Sunday, October 2, 2011

Health “Reform” in the Supreme Court

And no, it’s not the case you’re thinking about…

Today, on the first day of the Supreme Court’s October term, the nine justices will hear a consolidated set of cases from California regarding Medicaid state payment levels.  The cases center around whether Medicaid providers and beneficiaries have a private right of action (i.e., the right to sue) against state officials regarding reimbursement rates and beneficiary access.

Two key questions related to Obamacare surround this suit.  First, will states face yet another obstacle – namely, persistent lawsuits from provider and/or patient groups – as they try to implement the law’s massive Medicaid expansion?  At a time when states face budget deficits totaling a collective $175 billion, the health care law is imposing new unfunded mandates of at least $118 billion.  States have already protested the massive uncertainty that the Administration’s dithering on important regulations has created for them in trying to implement the massive and cumbersome law.  Will they now be faced with even more uncertainty in the face of a newly empowered trial bar that feels free to sue Medicaid agencies at will?

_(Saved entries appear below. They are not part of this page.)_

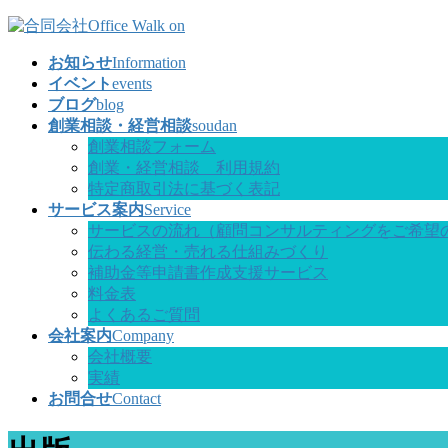
コ
ナ
ン
ビ
お知らせ
Information
テ
ゲ
イベント
events
ン
ー
ブログ
blog
ツ
シ
創業相談・経営相談
soudan
へ
ョ
創業相談フォーム
ス
ン
創業・経営相談 利用規約
キ
に
特定商取引法に基づく表記
ッ
移
サービス案内
Service
プ
動
サービスの流れ（顧問コンサルティングをご希望
伝わる経営・売れる仕組みづくり
補助金等申請書作成支援サービス
料金表
よくあるご質問
会社案内
Company
会社概要
実績
お問合せ
Contact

While the Administration has filed a brief supporting the states’ position, other liberals have sided with the trial bar in favoring the right to sue.  In August, a group of Congressional Democrats – including Leaders Pelosi and Reid, and Chairmen Baucus and Harkin – filed an amicus brief with the Court asking them to sustain a private right of action, arguing that giving beneficiaries the right to sue states “provides impoverished Medicaid patients and the medical providers who serve them a means of redress in the court system that they would often not have in the political battles over budget cuts.”

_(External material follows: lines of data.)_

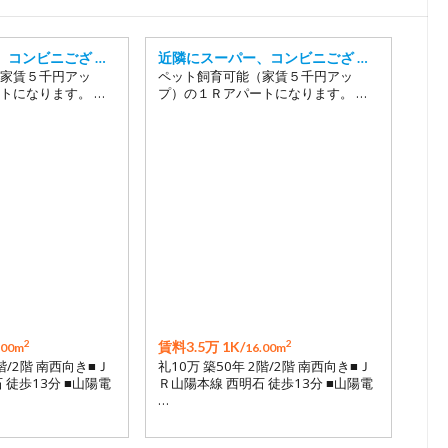
18
19
、コンビニござ …
近隣にスーパー、コンビニござ …
家賃５千円アッ
ペット飼育可能（家賃５千円アッ
トになります。 …
プ）の１Ｒアパートになります。 …
2
2
賃料3.5万 1K/
.00m
16.00m
2階/2階 南西向き■Ｊ
礼10万 築50年 2階/2階 南西向き■Ｊ
 徒歩13分 ■山陽電
Ｒ山陽本線 西明石 徒歩13分 ■山陽電
…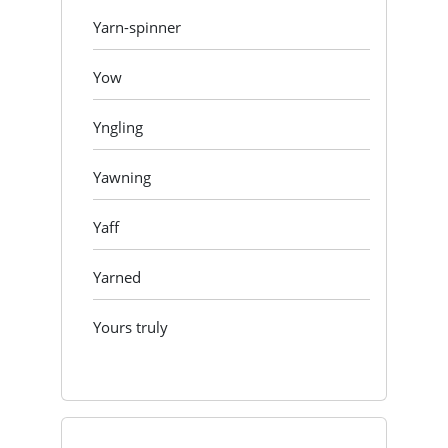
Yarn-spinner
Yow
Yngling
Yawning
Yaff
Yarned
Yours truly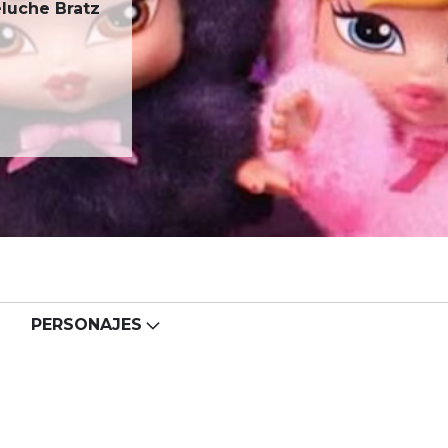
eluche Bratz
PERSONAJES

That then raises the second key question related to Obamacare:  Why do Democrats claim to support allowing lawsuits for Medicaid patients, when these same Democrats voted for a bill (now law) that denies Medicare patients – many of whom are also on Medicaid – the ability to sue to stop treatments being denied them by an unelected board?  Specifically, Section 3403 of Obamacare explicitly DENIES Medicare patients the right to sue over restricted or denied access to care, prohibiting lawsuits against the rulings of the law’s new board of 15 unelected, unaccountable bureaucrats.  What’s more, Medicaid providers and beneficiaries currently have a form of redress – they can (and have) utilized federal administrative processes through Washington to demand changes in state Medicaid programs.  Conversely, Obamacare prohibits BOTH judicial AND administrative review of the board of bureaucrats’ Medicare rulings – making the power of these unelected officials nearly absolute.

The contradictory messages from the Democrat leaders who signed the brief supporting a private right of action indicate an apparent desire to see trial lawyers sue everyone BUT the federal government.  Hopefully the Supreme Court will see through the legal and policy problems associated with such an approach, and provide the states a modicum of certainty in uncertain times by declining to endorse a private right of action for Medicaid patients.